Viewpoint FROM THE CHIEF MEDICAL EDITOR
Second-Guessing a Fellow Surgeon
Larry E. Patterson, M.D.
We all have certain beliefs about a number of ophthalmic issues. I'd like to share a few of mine with you, unrelated though they may seem to be initially.
1. People with only one good seeing eye should wear glasses most of their waking hours for protection from injury. I was taught this in residency. Do they still teach this? It makes sense. Most of us have a spare eye in the event of an accident, but the person with only one eye has no backup.
2. By the same token, people with only one good seeing eye should strongly be discouraged from wearing contact lenses or refractive surgery. For one, we've introduced a small but real risk to their only good eye. Second, see number one! I know there might be some occasional unusual circumstance where someone occasionally needs to be able to see without correction (an actor for example), but it's the exception, not the rule.
3. You should avoid multifocal implants in someone who has significant ocular pathology such as amblyopia, macular degeneration, corneal scarring, etc. Your patient is paying extra out-of-pocket money for an enhanced result. Again, with rare exception, you want to avoid disappointment in these patients. Plus, these folks need all the contrast sensitivity they can get.

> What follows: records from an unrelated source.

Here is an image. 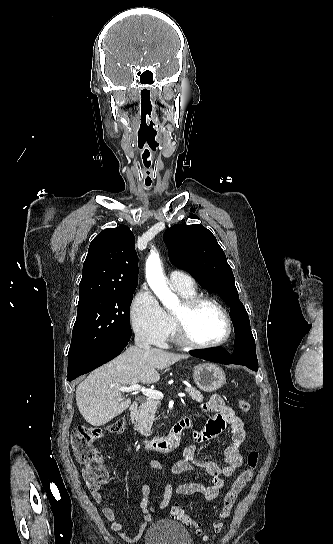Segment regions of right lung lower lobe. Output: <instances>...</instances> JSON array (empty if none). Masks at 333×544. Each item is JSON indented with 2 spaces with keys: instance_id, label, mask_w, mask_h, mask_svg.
Returning <instances> with one entry per match:
<instances>
[{
  "instance_id": "1",
  "label": "right lung lower lobe",
  "mask_w": 333,
  "mask_h": 544,
  "mask_svg": "<svg viewBox=\"0 0 333 544\" xmlns=\"http://www.w3.org/2000/svg\"><path fill=\"white\" fill-rule=\"evenodd\" d=\"M131 331L107 337L84 354L68 360L67 380L72 381L118 356L128 344Z\"/></svg>"
}]
</instances>
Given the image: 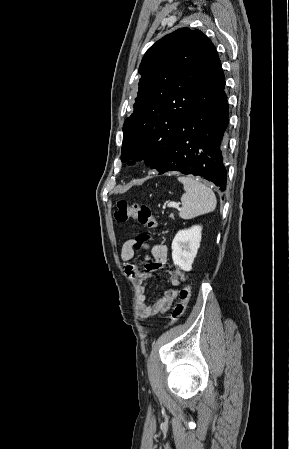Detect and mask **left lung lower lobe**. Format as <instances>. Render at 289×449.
<instances>
[{
    "mask_svg": "<svg viewBox=\"0 0 289 449\" xmlns=\"http://www.w3.org/2000/svg\"><path fill=\"white\" fill-rule=\"evenodd\" d=\"M228 122L225 76L217 56L202 80L191 109L175 126L166 157L155 169L160 174L179 171L200 176L224 191Z\"/></svg>",
    "mask_w": 289,
    "mask_h": 449,
    "instance_id": "left-lung-lower-lobe-1",
    "label": "left lung lower lobe"
}]
</instances>
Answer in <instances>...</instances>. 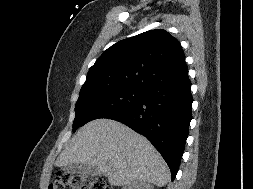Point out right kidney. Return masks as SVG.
<instances>
[{"mask_svg":"<svg viewBox=\"0 0 253 189\" xmlns=\"http://www.w3.org/2000/svg\"><path fill=\"white\" fill-rule=\"evenodd\" d=\"M122 189H153V186L148 182L136 180L127 184Z\"/></svg>","mask_w":253,"mask_h":189,"instance_id":"obj_1","label":"right kidney"}]
</instances>
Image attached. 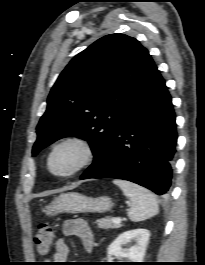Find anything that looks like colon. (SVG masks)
<instances>
[{"label": "colon", "mask_w": 205, "mask_h": 265, "mask_svg": "<svg viewBox=\"0 0 205 265\" xmlns=\"http://www.w3.org/2000/svg\"><path fill=\"white\" fill-rule=\"evenodd\" d=\"M35 244L40 254H48L55 245V235L52 228L42 225L35 236Z\"/></svg>", "instance_id": "1"}]
</instances>
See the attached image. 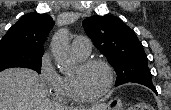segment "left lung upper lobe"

4. If you use a premium implant, you need a premium postoperative refractive result. That means no significant astigmatism, and the sphere should be very close to your target.
So, imagine my reaction when the following patient came to me for advice. A very nice man in his late 70s presented with a history of a prosthesis after enucleation following a knife injury as a child. His fellow eye had a lifelong history of less than perfect vision, presumably from amblyopia. Our examination of that fellow eye revealed 2 diopters of cylinder, mild macular degeneration, and a multifocal posterior chamber lens implant. His uncorrected vision was 20/60 at distance, J8 at near. His best corrected vision was 20/40 at distance, J3 at near.
I'm trying to be fair to the surgeon. Perhaps the cataract was too dense preoperatively to detect the macular changes. Perhaps the patient failed to mention the history of poor vision in that eye. But this doesn't help my conundrum with items 1 and 2 above.
Does this scenario bother you? Does anyone have any advice as to what to say to this patient who is very unhappy about his outcome, especially since he paid a lot of money out of pocket for a premium lens? Would any of you do anything for him, outside of prescribing prescription spectacles to help him see better and to protect his only remaining eye?
I'd appreciate your thoughts, especially from those in academia who are teaching our future eye surgeons.